PRESCRIZIONI DI GIUSEPPE VERDI SUGLI STUDI DA FAR FARE AI GIOVANI COMPOSITORI E CANTANTI

A Francesco Florimo - Genova, 5 gennaio 1871

Car. Florimo,
Se vi ha qualche cosa che possa lusingare il mio amor proprio, si è quest'invito a Direttore del Conservatorio di Napoli che, per mezzo vostro, m'inviano i Maestri dello stesso Conservatorio ed i tanti musicisti della vostra città. E' ben doloroso per me non poter rispondere, come io desidererei, a questa fiducia (...)

Avrei voluto porre, per così dire, un piede sul passato e l'altro sul presente e sull'avvenire (ché a me non fa paura la "musica dell'avvenire") ; avrei detto ai giovani alunni:
« Esercitatevi nella "Fuga" costantemente, tenacemente, fino alla sazietà, e fino a che la mano sia divenuta franca e forte a piegar la nota al voler nostro. Imparerete così a comporre con sicurezza, a disporre bene le parti ed a modulare senz'affettazione. Studiate Palestrina e pochi altri suoi coetanei. Saltate dopo a Marcello e fermate specialmente la vostra attenzione sui recitativi. - Assistete a "poche rappresentazioni" delle Opere moderne, senza lasciarvi affascinare né dalle molte bellezze armoniche ed istromentali né dall'accordo di "settima diminuita", scoglio e rifugio di tutti noi che non sappiamo comporre quattro battute senza una mezza dozzina di queste "settime"». (...)
Nell'insegnamento di canto avrei voluto pure gli studj antichi, uniti alla declamazione moderna. (...)
Torniamo all'antico: sarà un progresso. (...)

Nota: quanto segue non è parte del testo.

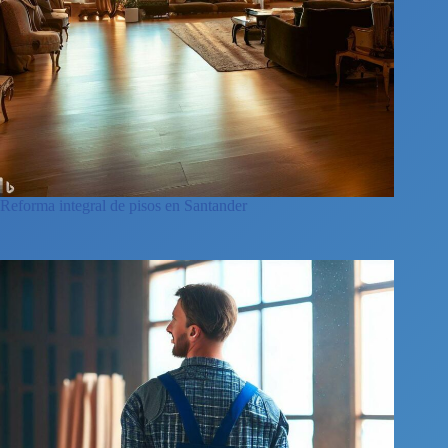
Reforma integral de pisos en Santander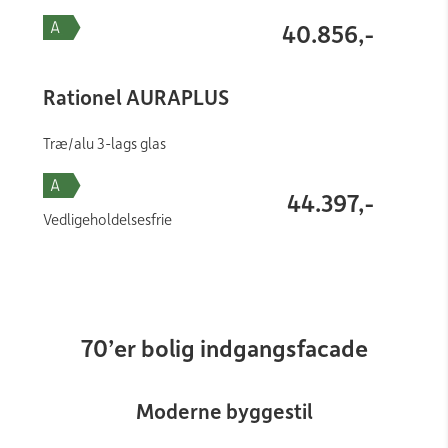
40.856,-
Rationel AURAPLUS
Træ/alu 3-lags glas
44.397,-
Vedligeholdelsesfrie
70’er bolig indgangsfacade
Moderne byggestil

Al senatore Giuseppe Piroli - Genova, 20 febbraio 1871

Caro Piroli,
Viste le condizioni e le tendenze musicali dell'epoca nostra, eccovi quanto, secondo me, dovrebbe essere adottato in una Commissione chiamata a riordinare l'insegnamento. Sono idee generalissime, dette a voi tante volte a voce ed in iscritto ed accennate anche nella mia lettera a Florimo.
Non parlerò che del "Compositore" e del "Cantante", perché credo che nella parte esecutiva istromentale (che ha sempre dato ottimi risultati) vi sia poco a riformare.
Vorrei dunque pel giovine Compositore esercizj lunghissimi e severi su tutti i rami del Contrappunto.
Studj sulle composizioni antiche sacre e profane. Bisogna però osservare che anche fra gli antichi, non tutto è bello; quindi bisogna scegliere.
"Nissuno studio sui moderni!" Ciò parrà a molti strano; ma quando sento e vedo in oggi tante opere fatte come i cattivi sarti fanno i vestiti sopra un patron, io non posso cambiar d'opinione. (...) Quando il giovine avrà fatto severi studi; quando si sarà fatto uno stile e che avrà confidenza nelle proprie forze, potrà bene, se lo crederà utile, studiare più tardi queste opere e sarà a lui tolto il pericolo di diventare un imitatore. (...)
Pel "Cantante" vorrei: estesa conoscenza della musica; esercizj sull'emissione della voce; studj lunghissimi di solfeggio come in passato; esercizî di voce e parola con pronunzia chiara e perfetta. Poi, senza che un Maestro di perfezionamento gli insegnasse le affettazioni del canto, vorrei che il giovine forte in musica e colla gola esercitata e pieghevole cantasse guidato solo dal proprio sentimento. Non sarebbe un canto di scuola, ma d'ispirazione. L'artista sarebbe un'individualità; sarebbe "lui" o, meglio ancora, sarebbe nel melodramma il personaggio che dovrebbe rappresentare.
E' inutile il dire che questi studj musicali devono essere uniti a molta cultura letteraria.
Eccovi le mie idee. - Potranno queste venire approvate da una Commissione? - Sì? Eccomi allora pronto agli ordini del Ministro. - No?... Val meglio che me ne ritorni a S. Agata.


VERDI, "THE MASTER OF FAST TEMPOS" ("il maestro dei tempi celeri"), AND THE METRONOME !!!

In 1844, Geremia Vitali offered a description of tempo that seems to reflect Verdi’s own idea: 
"Il tempo è . . . un principio essenziale dell'arte: è la vita, l'anima, l'energia fisicomorale d'ogni frase e d'ogni idea: è la scintilla che muove e caratterizza le passioni e i sentimenti della melodia: è il nerbo che collega e sostiene le forme dell'armonia: è il sangue che circola nelle sue vene".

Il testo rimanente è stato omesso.